Transcribed page contents:

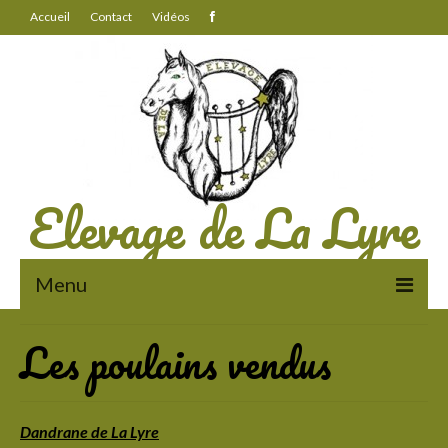
Accueil
Contact
Vidéos
Elevage de La Lyre
Menu
Les poulains vendus
A propos
Des chevaux au travail
La vie à l’élevage
Dandrane de La Lyre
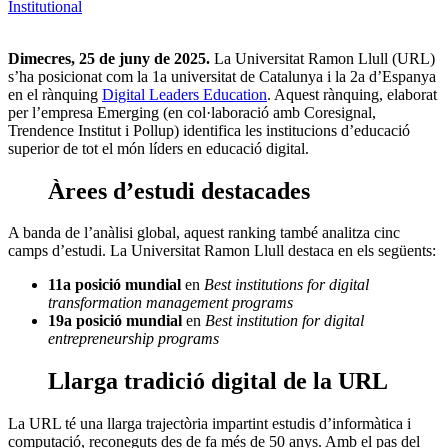
Institutional
Dimecres, 25 de juny de 2025.
La Universitat Ramon Llull (URL)
s’ha posicionat com la 1a universitat de Catalunya i la 2a d’Espanya
en el rànquing
Digital Leaders Education
. Aquest rànquing, elaborat
per l’empresa Emerging (en col·laboració amb Coresignal,
Trendence Institut i Pollup) identifica les institucions d’educació
superior de tot el món líders en educació digital.
Àrees d’estudi destacades
A banda de l’anàlisi global, aquest ranking també analitza cinc
camps d’estudi. La Universitat Ramon Llull destaca en els següents:
11a posició mundial
en
Best institutions for digital
transformation management programs
19a posició mundial
en
Best institution for digital
entrepreneurship programs
Llarga tradició digital de la URL
La URL té una llarga trajectòria impartint estudis d’informàtica i
computació, reconeguts des de fa més de 50 anys. Amb el pas del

» **THE TASK**: An exact copy of all the lines above is required, with the pictures removed.

» **ANSWER TO THIS PROBLEM**:
Accueil
Contact
Vidéos
Elevage de La Lyre
Menu
Les poulains vendus
A propos
Des chevaux au travail
La vie à l’élevage
Dandrane de La Lyre
Institutional
Dimecres, 25 de juny de 2025.
La Universitat Ramon Llull (URL)
s’ha posicionat com la 1a universitat de Catalunya i la 2a d’Espanya
en el rànquing
Digital Leaders Education
. Aquest rànquing, elaborat
per l’empresa Emerging (en col·laboració amb Coresignal,
Trendence Institut i Pollup) identifica les institucions d’educació
superior de tot el món líders en educació digital.
Àrees d’estudi destacades
A banda de l’anàlisi global, aquest ranking també analitza cinc
camps d’estudi. La Universitat Ramon Llull destaca en els següents:
11a posició mundial
en
Best institutions for digital
transformation management programs
19a posició mundial
en
Best institution for digital
entrepreneurship programs
Llarga tradició digital de la URL
La URL té una llarga trajectòria impartint estudis d’informàtica i
computació, reconeguts des de fa més de 50 anys. Amb el pas del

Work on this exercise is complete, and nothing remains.